### Task goal
Select, from the material below, each line with "Murah" in it.

### Records supplied
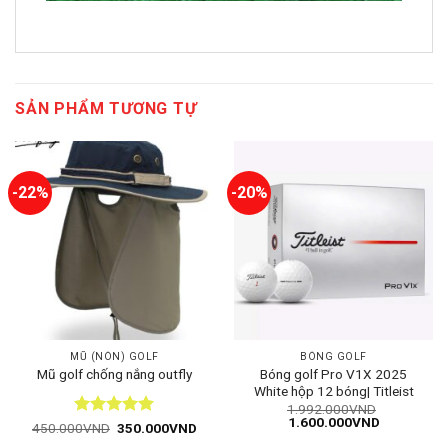
SẢN PHẨM TƯƠNG TỰ
-22%
-20%
MŨ (NÓN) GOLF
BÓNG GOLF
Bóng golf Pro V1X 2025
Mũ golf chống nắng outfly
White hộp 12 bóng| Titleist
1.992.000
VND
Giá
Giá
1.600.000
VND
Được xếp
Giá
Giá
450.000
VND
350.000
VND
gốc
hiện
gốc
hiện
hạng
5
5
là:
tại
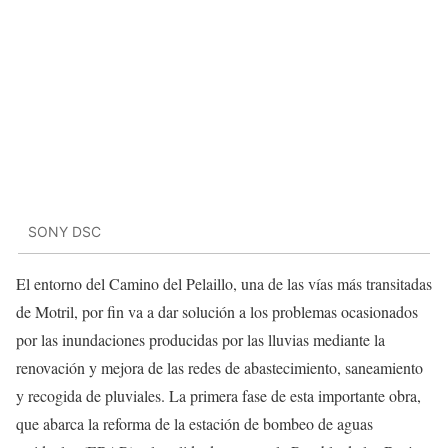
SONY DSC
El entorno del Camino del Pelaillo, una de las vías más transitadas
de Motril, por fin va a dar solución a los problemas ocasionados
por las inundaciones producidas por las lluvias mediante la
renovación y mejora de las redes de abastecimiento, saneamiento
y recogida de pluviales. La primera fase de esta importante obra,
que abarca la reforma de la estación de bombeo de aguas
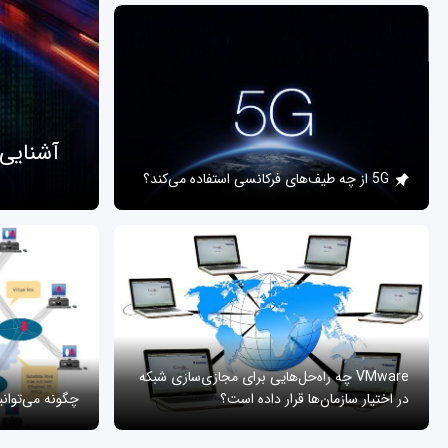
آشنایی
5G از چه طیف‌های فرکانسی استفاده می‌کند؟
VMware چه راه‌حل‌هایی برای مجازی‌سازی شبکه
در اختیار سازمان‌ها قرار داده است؟
چگونه می‌توان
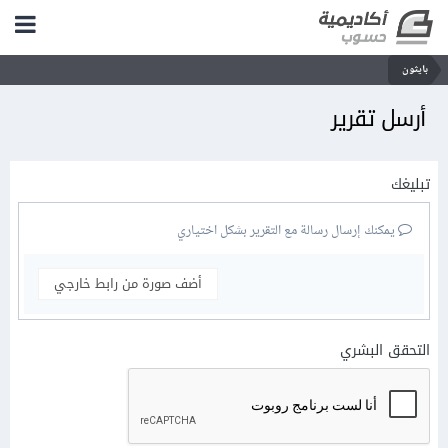
بايثون
أرسل تقرير
تبليغك
يمكنك إرسال رسالة مع التقرير بشكل اختياري
أضف صورة من رابط خارجي
التحقق البشري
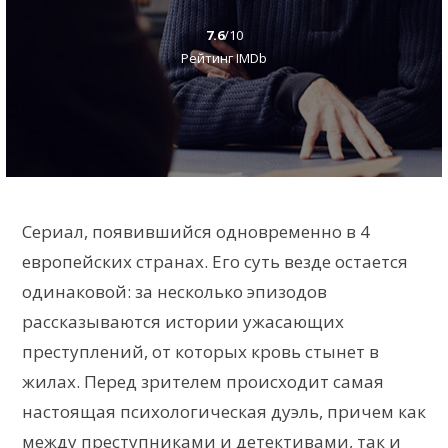
7.6
/10
Рейтинг IMDb
Сериал, появившийся одновременно в 4
европейских странах. Его суть везде остается
одинаковой: за несколько эпизодов
рассказываются истории ужасающих
преступлений, от которых кровь стынет в
жилах. Перед зрителем происходит самая
настоящая психологическая дуэль, причем как
между преступниками и детективами, так и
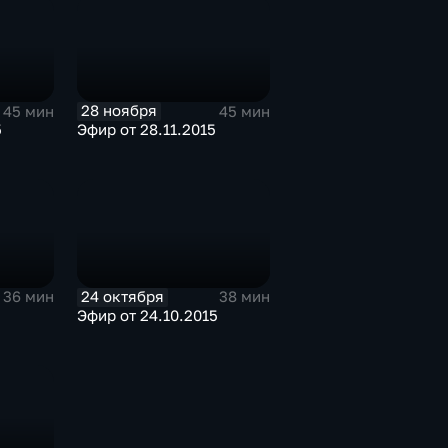
28 ноября
45 мин
45 мин
5
Эфир от 28.11.2015
24 октября
36 мин
38 мин
Эфир от 24.10.2015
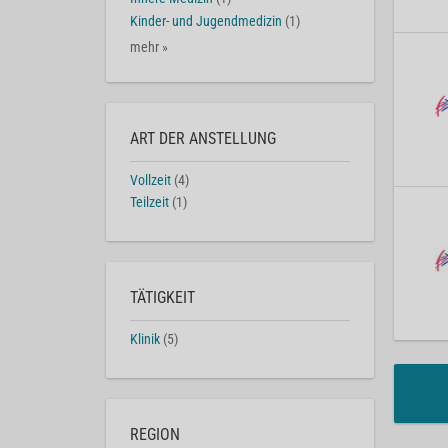
Kinder- und Jugendmedizin
(1)
mehr »
ART DER ANSTELLUNG
Vollzeit
(4)
Teilzeit
(1)
TÄTIGKEIT
Klinik
(5)
REGION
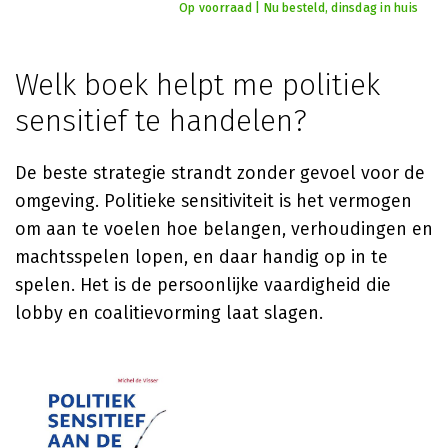
Op voorraad | Nu besteld, dinsdag in huis
Welk boek helpt me politiek
sensitief te handelen?
De beste strategie strandt zonder gevoel voor de
omgeving. Politieke sensitiviteit is het vermogen
om aan te voelen hoe belangen, verhoudingen en
machtsspelen lopen, en daar handig op in te
spelen. Het is de persoonlijke vaardigheid die
lobby en coalitievorming laat slagen.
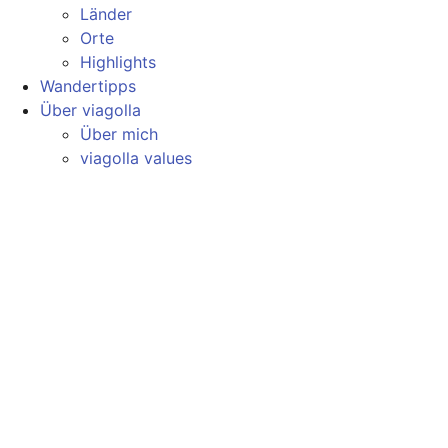
Länder
Orte
Highlights
Wandertipps
Über viagolla
Über mich
viagolla values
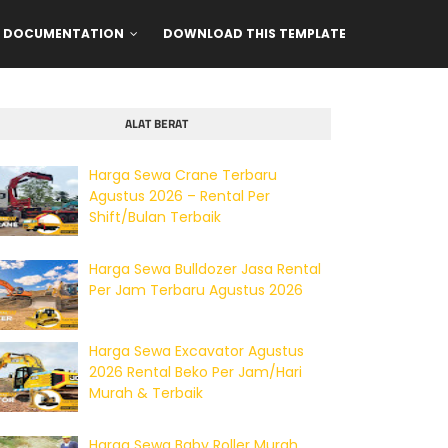
DOCUMENTATION
DOWNLOAD THIS TEMPLATE
ALAT BERAT
Harga Sewa Crane Terbaru
Agustus 2026 – Rental Per
Shift/Bulan Terbaik
Harga Sewa Bulldozer Jasa Rental
Per Jam Terbaru Agustus 2026
Harga Sewa Excavator Agustus
2026 Rental Beko Per Jam/Hari
Murah & Terbaik
Harga Sewa Baby Roller Murah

### Task output
Murah & Terbaik
Harga Sewa Baby Roller Murah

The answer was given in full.